Student projects aimed at easing glucose monitoring, flushing toilets without water, and stamping out stubble will be on display at the annual tradeshow for Managing the New Product Development Process course from 1:00 p.m. to 4:00 p.m. Sunday, Dec. 13, in the Wells Fargo Room. The Haas School community is invited to attend.
The course, offered through the Management of Technology (MOT) Program, teams up Berkeley MBA students, UC Berkeley graduate engineering students, and design students from the California College of the Arts (CCA) to develop products from conception to prototyping.
MOT Faculty Director Sara Beckman teaches the course with engineering professor Alice Agogino and CCA faculty member Emily Ford. Designers from firms such as Lunar, Jump Associates, and PointForward serve as team coaches, and more than 30 designers from local firms serve as judges during the tradeshow.
Four of this year’s 19 teams have members from the National University of Mexico (UNAM) in Mexico City, who will fly up to attend the tradeshow. This is the third year that UNAM students have participated in the course, sharing course materials online while attending lectures with UNAM professors. One joint Berkeley-UNAM team is developing a waterless toilet for an NGO in Mexico.
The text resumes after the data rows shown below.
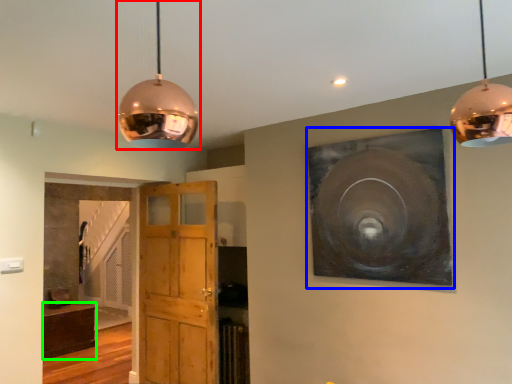 Question: Which is nearer to the lamp (highlighted by a red box)? picture frame (highlighted by a blue box) or cabinetry (highlighted by a green box).

Choices:
 (A) picture frame
 (B) cabinetry

Answer: (A) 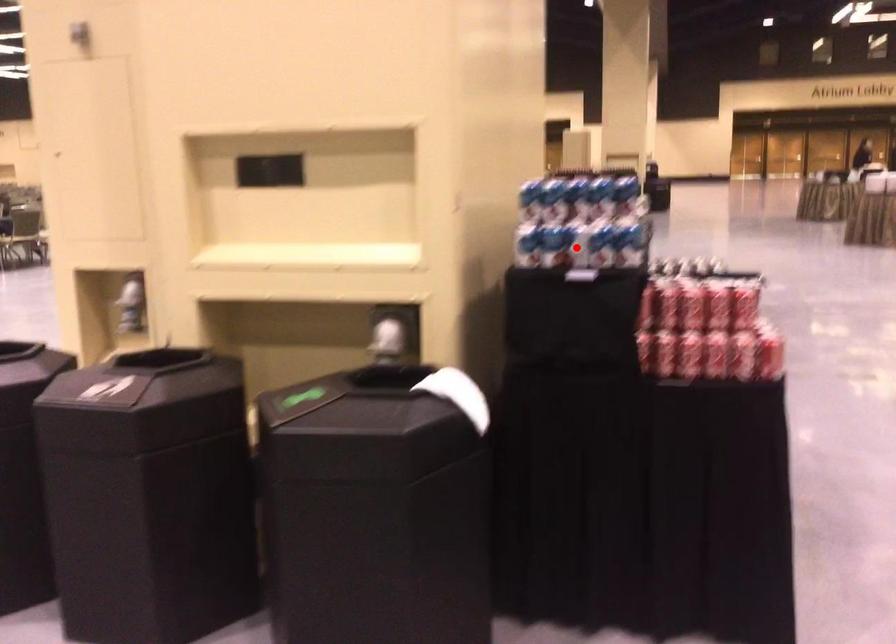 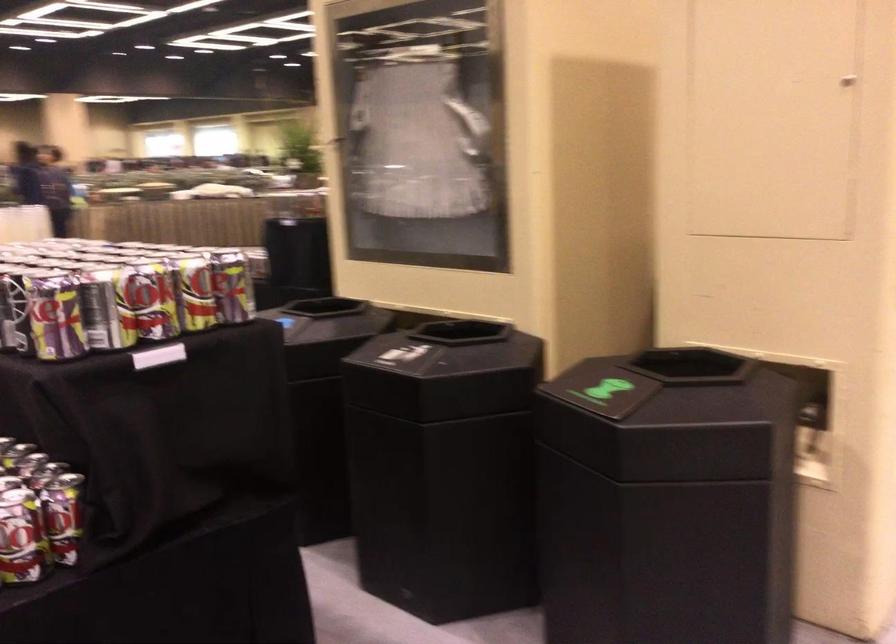 Question: I am providing you with two images of the same scene from different viewpoints. A red point is marked on the first image. Is the red point's position out of view in image 2?

Choices:
 (A) Yes
 (B) No

Answer: (A) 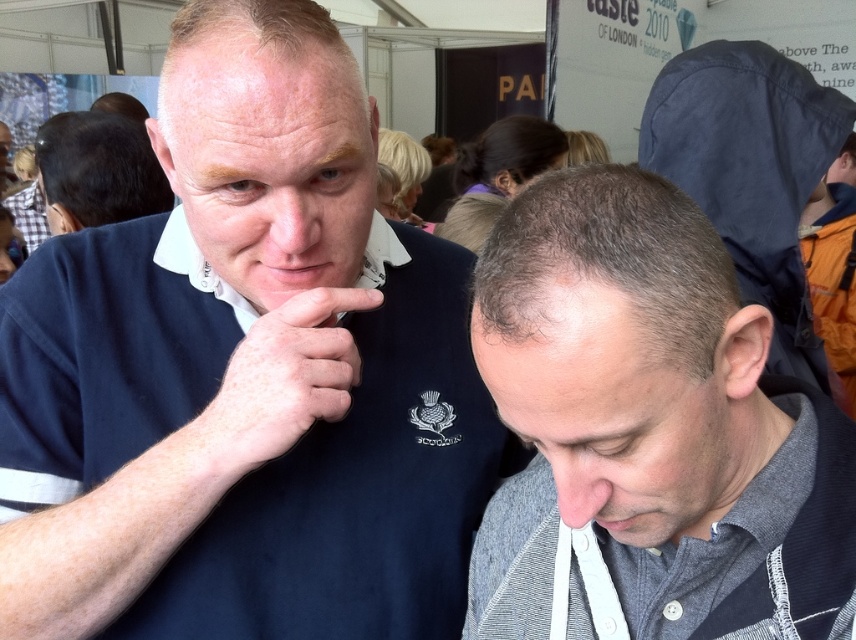 You are a photographer at the event and want to ensure both the black matte hair at upper left and the matte skin nose at center are clearly visible in your photo. Given their sizes, which object should you focus on first to ensure sharpness?

The black matte hair at upper left is larger in size than the matte skin nose at center, so focusing on the black matte hair at upper left first would help ensure both are sharp since it requires less precision due to its larger size.

What does the point at coordinates [284,378] in the image represent?

The point at coordinates [284,378] corresponds to the pale skin and hair of the person at the center of the image.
The interdisciplinary nature of the course strongly shapes the evolution of product ideas, according to Osman Malik and Mike Shipley, both MBA 10. Their idea: to deliver disposable razors more cheaply. “While we were focused on economics, our CCA teammates were focused on the user experience,” says Malik. As a result, the team ultimately developed a razor not just at a better price, but with a better shaving experience as well.
“The different perspectives of our teammates made it easier to move beyond numbers and consider design and process,” says Shipley.
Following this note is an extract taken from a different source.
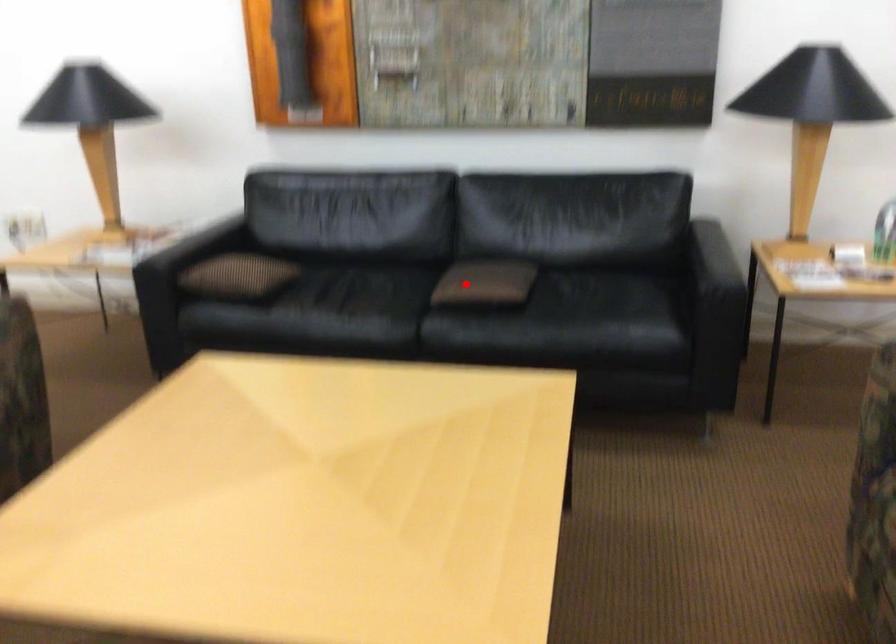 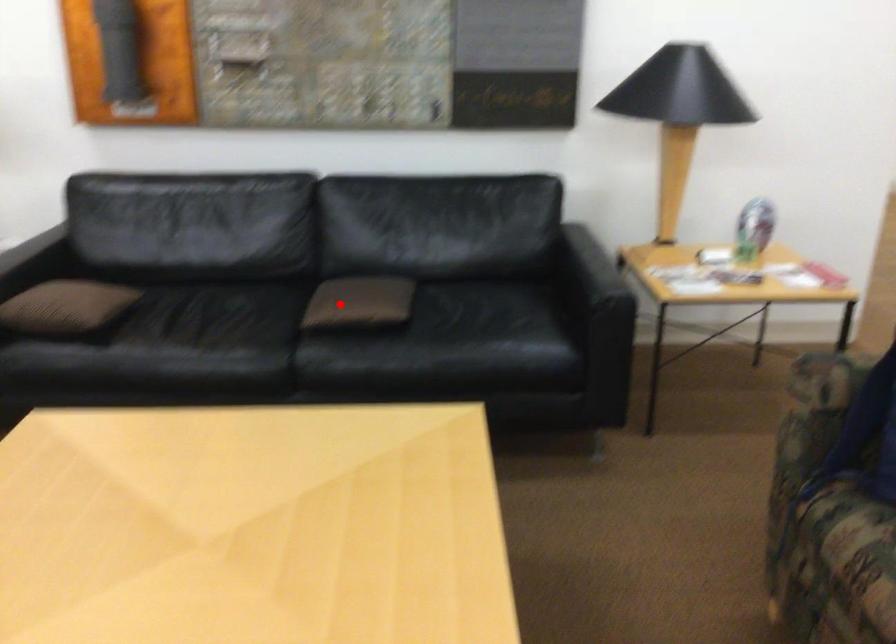 I am providing you with two images of the same scene from different viewpoints. A red point is marked on the first image and another point is marked on the second image. Are the points marked in image1 and image2 representing the same 3D position?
For Roshan Bhula, Eric Kuhn, and Julian Coulhault, all MBA 10, and their teammates, thorough analysis of user needs altered original intent. The team began with an idea to integrate insulin delivery and glucose monitoring to make both activities more user-friendly for diabetics. But after observing and interviewing diabetics, they realized that insulin delivery was less important to them.
“It turned out that simpler testing processes were more important since diabetics sometimes found carrying a large case with testing equipment socially obstructive, such as when going out for the evening or going for a run,” Bhula explains.
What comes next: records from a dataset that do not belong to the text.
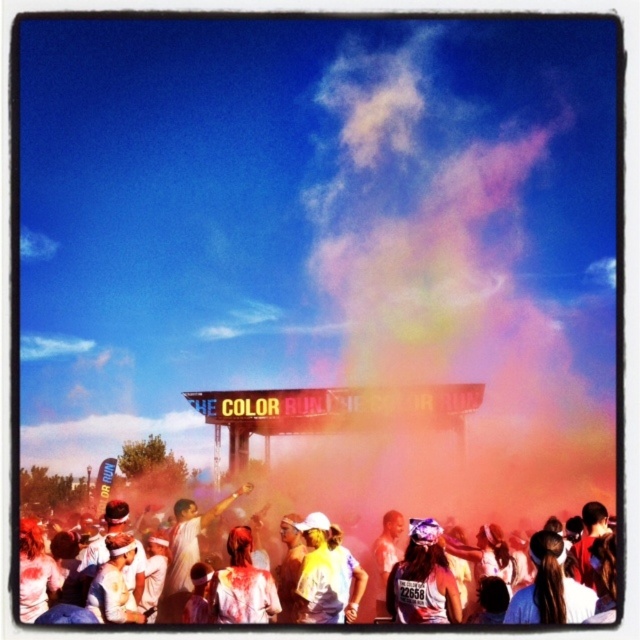 You are a participant in The Color Run and you want to compare your clothing with another runner. You are wearing a white matte shirt at lower center and see a runner wearing a matte white tank top at center. Which clothing item is wider?

The white matte shirt at lower center is wider than the matte white tank top at center.

You are a participant in The Color Run and want to throw colored powder at someone. You are standing near the white matte shirt at lower center. The person you want to target is wearing the matte white tank top at center. Can you accurately throw the powder from your current position to reach them?

The distance between the white matte shirt at lower center and the matte white tank top at center is 9.15 meters. Depending on your throwing ability, this distance may be challenging, but it is possible if you can throw accurately over 9.15 meters.

You are a participant in The Color Run and want to know how far the point at coordinates point (444, 538) is from you. Can you determine the distance?

The point (444, 538) is 152.61 meters away from you.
Shifting its focus to only the testing process, the team worked to integrate the monitor, testing strips, and lancet into one device. Then they built rough prototypes. “We built a product with a sliding mechanism that would store multiple strips and eject one at a time, along with a lancing needle,” says Bhula. “We showed this to a few potential users, who loved it, but wanted a way to store used test strips as well. Our final prototype will incorporate this idea.”
In the past, ideas have even evolved beyond prototype into viable businesses. Jeff Denby and Jason Kibbey, both MBA 08, fabricated their first iteration of their organic, sustainable underwear as part of Beckman's course. Today, their company, PACT, is grabbing headlines around the country for its unique product.